Below are records; extract exactly the lines from the one with "farti entrare virtualmente nella mia cucina e" through the final line, including both, but drop the pictures.

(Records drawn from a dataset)
# # #

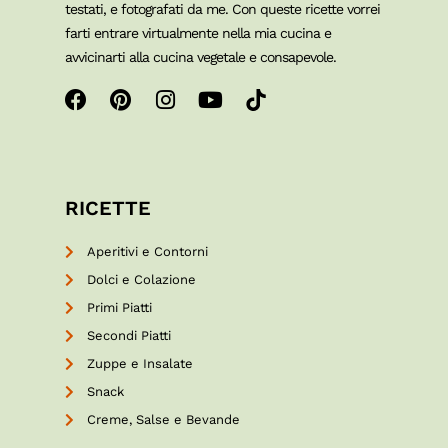
testati, e fotografati da me. Con queste ricette vorrei
farti entrare virtualmente nella mia cucina e
avvicinarti alla cucina vegetale e consapevole.
RICETTE
Aperitivi e Contorni
Dolci e Colazione
Primi Piatti
Secondi Piatti
Zuppe e Insalate
Snack
Creme, Salse e Bevande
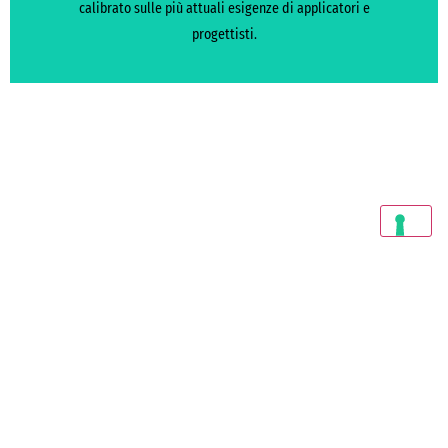
calibrato sulle più attuali esigenze di applicatori e
progettisti.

# # #

▶ [Output of the exercise]:
farti entrare virtualmente nella mia cucina e
avvicinarti alla cucina vegetale e consapevole.
RICETTE
Aperitivi e Contorni
Dolci e Colazione
Primi Piatti
Secondi Piatti
Zuppe e Insalate
Snack
Creme, Salse e Bevande
calibrato sulle più attuali esigenze di applicatori e
progettisti.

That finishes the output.